Although the bill has enough support from GOP panel members to pass on party lines, Davis wants to preserve the bipartisan consensus that paved the way for the panel's unanimous approval last year.
"A partisan bill isn't an option here," said a GOP committee aide. "There are too many moving parts, too many constituencies, that have little or nothing to do with party affiliation. It's a fragile coalition that makes postal reform possible, and any move toward heavy-handed partisanship threatens to destroy it."
Davis also is facing pressure from House leaders to incorporate administration proposals, including changes to carefully crafted labor provisions.
"They're not going to take the time or the energy to move forward on a bill that the White House would veto," said Gene Del Polito, president of the Association for Postal Commerce.
Davis and Waxman met late Monday to reach a compromise on work-sharing discounts, which allow the agency to offer lower rates to large mailers for presorting mail and other tasks normally done by postal workers.
A bill introduced in the Senate last month by Homeland Security and Governmental Affairs Chairwoman Susan Collins, R-Maine, and Sen. Thomas Carper, D-Del., included a compromise on work-sharing agreed to by the bulk mailers, the Postal Service and the American Postal Workers Union. Lobbyists say union officials and Waxman prefer the House bill's handling of that issue and are aiming to fend off a possible GOP amendment at the markup.

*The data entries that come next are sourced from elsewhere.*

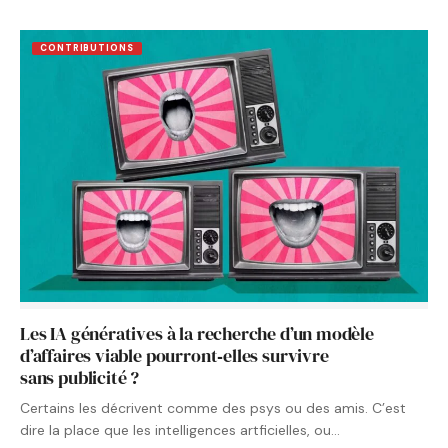
CONTRIBUTIONS
Les IA génératives à la recherche d’un modèle
d’affaires viable pourront‑elles survivre
sans publicité ?
Certains les décrivent comme des psys ou des amis. C’est
dire la place que les intelligences artficielles, ou…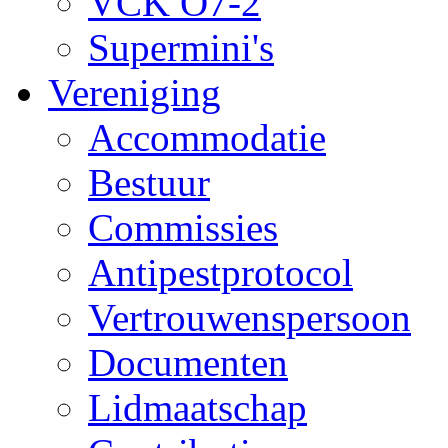
VCK O7-2
Supermini's
Vereniging
Accommodatie
Bestuur
Commissies
Antipestprotocol
Vertrouwenspersoon
Documenten
Lidmaatschap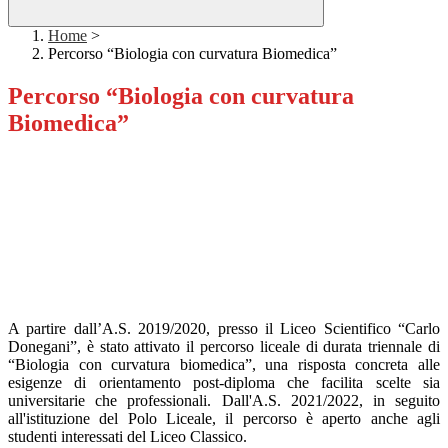
Home
>
Percorso “Biologia con curvatura Biomedica”
Percorso “Biologia con curvatura
Biomedica”
A partire dall’A.S. 2019/2020, presso il Liceo Scientifico “Carlo
Donegani”, è stato attivato il percorso liceale di durata triennale di
“Biologia con curvatura biomedica”, una risposta concreta alle
esigenze di orientamento post-diploma che facilita scelte sia
universitarie che professionali. Dall'A.S. 2021/2022, in seguito
all'istituzione del Polo Liceale, il percorso è aperto anche agli
studenti interessati del Liceo Classico.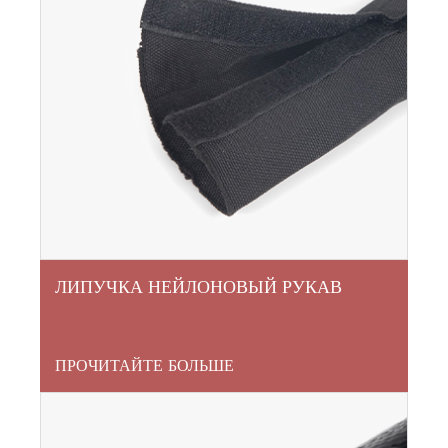
ЛИПУЧКА НЕЙЛОНОВЫЙ РУКАВ
ПРОЧИТАЙТЕ БОЛЬШЕ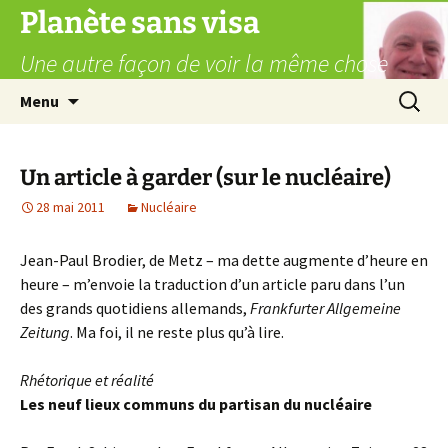
Aller
Planète sans visa
au
Une autre façon de voir la même chose
contenu
Recherc
Menu
Un article à garder (sur le nucléaire)
28 mai 2011
Nucléaire
Jean-Paul Brodier, de Metz – ma dette augmente d’heure en
heure – m’envoie la traduction d’un article paru dans l’un
des grands quotidiens allemands,
Frankfurter Allgemeine
Zeitung
. Ma foi, il ne reste plus qu’à lire.
Rhétorique et réalité
Les neuf lieux communs du partisan du nucléaire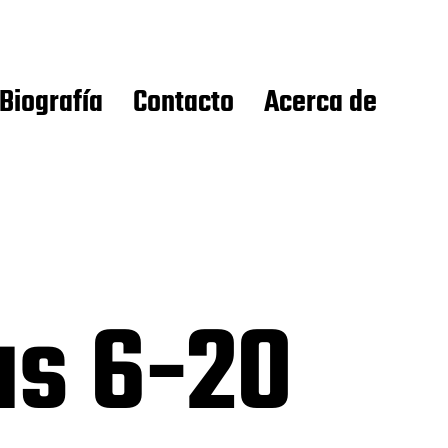
Biografía
Contacto
Acerca de
as 6-20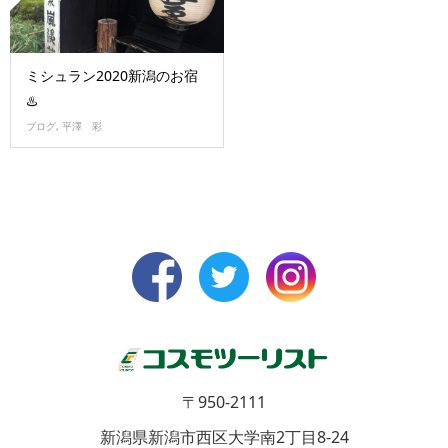
ミシュラン2020新潟のお宿
♨️
ブログ
,
平澤 彩
〒950-2111
新潟県新潟市西区大学南2丁目8-24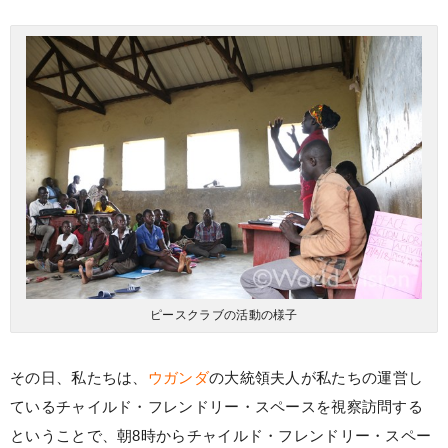
ピースクラブの活動の様子
その日、私たちは、
ウガンダ
の大統領夫人が私たちの運営し
ているチャイルド・フレンドリー・スペースを視察訪問する
ということで、朝8時からチャイルド・フレンドリー・スペー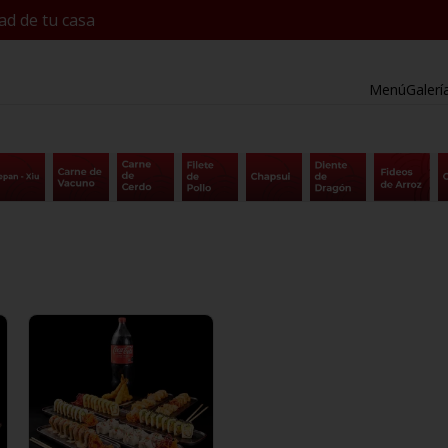
ad de tu casa
Menú
Galerí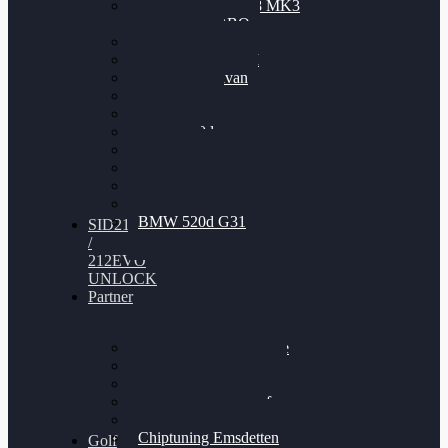
Nissan GT-R35 3.8 MK3
V6 TWINTURBO
BMW 525d
VW Passat 2.0TDI
VW T6 Multivan
BMW 318d
BMW 320d
BMW 120d
Audi S6
Audi A5 3.0TDI
VW Arteon 2.0TSI
VW Passat 110PS
BMW 520d G31
SID212
/
212EVO
UNLOCK
Partner
Bilgenroth Performance
Chiptuning Herzlacke
Chiptuning Duelmen
Chiptuning Schüttorf
Chiptuning Ahaus
Chiptuning Emsdetten
Golf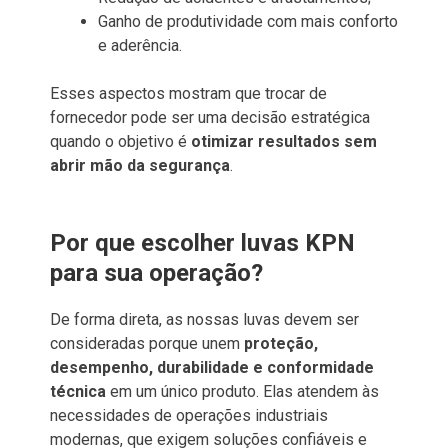
Ganho de produtividade com mais conforto
e aderência.
Esses aspectos mostram que trocar de
fornecedor pode ser uma decisão estratégica
quando o objetivo é
otimizar resultados sem
abrir mão da segurança
.
Por que escolher luvas KPN
para sua operação?
De forma direta, as nossas luvas devem ser
consideradas porque unem
proteção,
desempenho, durabilidade e conformidade
técnica
em um único produto. Elas atendem às
necessidades de operações industriais
modernas, que exigem soluções confiáveis e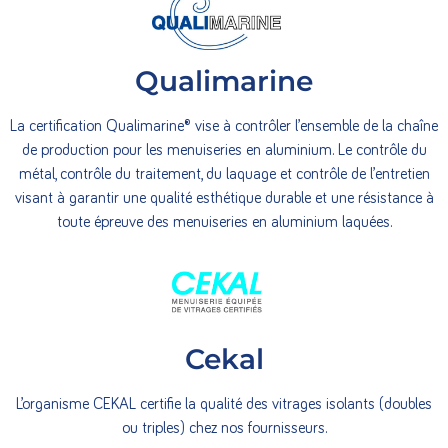
Qualimarine
La certification Qualimarine® vise à contrôler l’ensemble de la chaîne
de production pour les menuiseries en aluminium. Le contrôle du
métal, contrôle du traitement, du laquage et contrôle de l’entretien
visant à garantir une qualité esthétique durable et une résistance à
toute épreuve des menuiseries en aluminium laquées.
Cekal
L’organisme CEKAL certifie la qualité des vitrages isolants (doubles
ou triples) chez nos fournisseurs.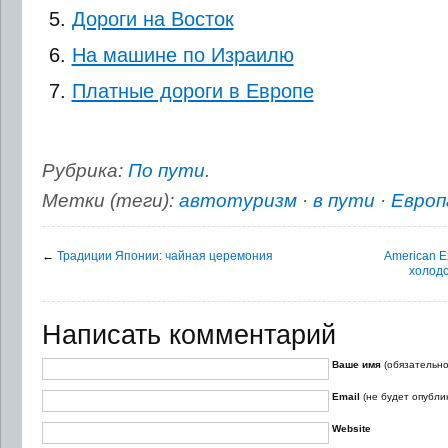
Дороги на Восток
На машине по Израилю
Платные дороги в Европе
Рубрика:
По пути
.
Метки (теги):
автотуризм
·
в пути
·
Европ
←
Традиции Японии: чайная церемония
American E
холодо
Написать комментарий
Ваше имя
(обязательно
Email
(не будет опубли
Website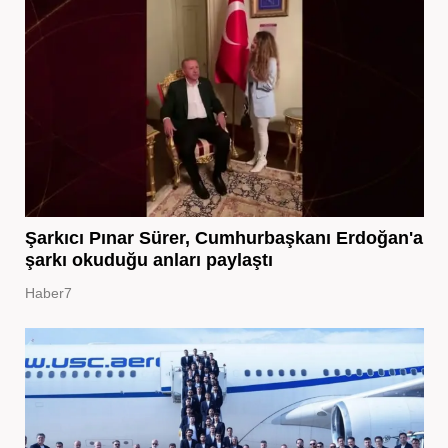
Şarkıcı Pınar Sürer, Cumhurbaşkanı Erdoğan'a
şarkı okuduğu anları paylaştı
Haber7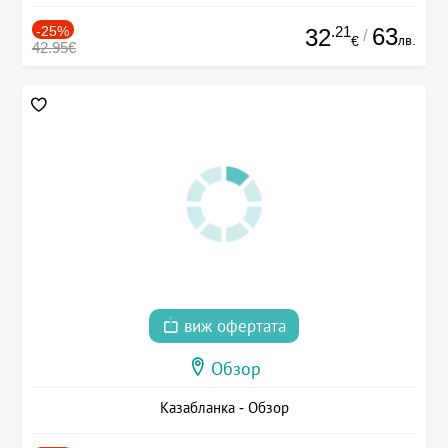
-25%
.21
63
32
/
лв.
€
42.95€
виж офертата
Обзор
Казабланка - Обзор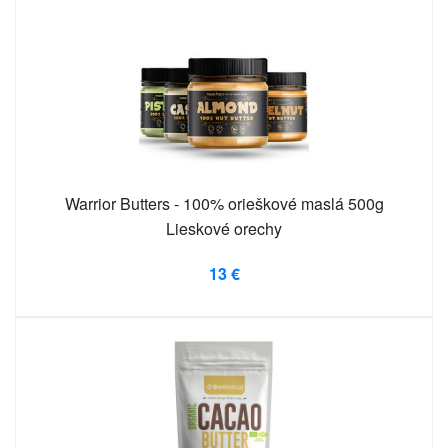
Warrior Butters - 100% orieškové maslá 500g
Lieskové orechy
13 €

The House language places a four-year limitation on discounts, which the Senate compromise drops. Bulk mailers would rather see the broader provision in the Senate bill but could push for it at a later stage in the process -- including a House-Senate conference.
"I think it's moving in the right direction," said Ben Cooper, who tracks legislation for the Printing Industries of America. "There's very little question that the bill that comes out of the House committee is going to be a bill that doesn't satisfy all of the mailing community. But you don't get to second base without passing first base."
Sources say Davis, Waxman and the bill's chief sponsor, Rep. John McHugh, R-N.Y., will not back the administration on two major sticking points between the White House and Congress: the handling of the postal service's escrow account and the requirement that the Postal Service cover the cost of employees' military pensions. Last year, White House objections to those provisions kept the legislation from moving to the floor of either chamber. The Postal Service has begun the process of raising its rates and has said it might seek further increases if the legislation does not pass this year.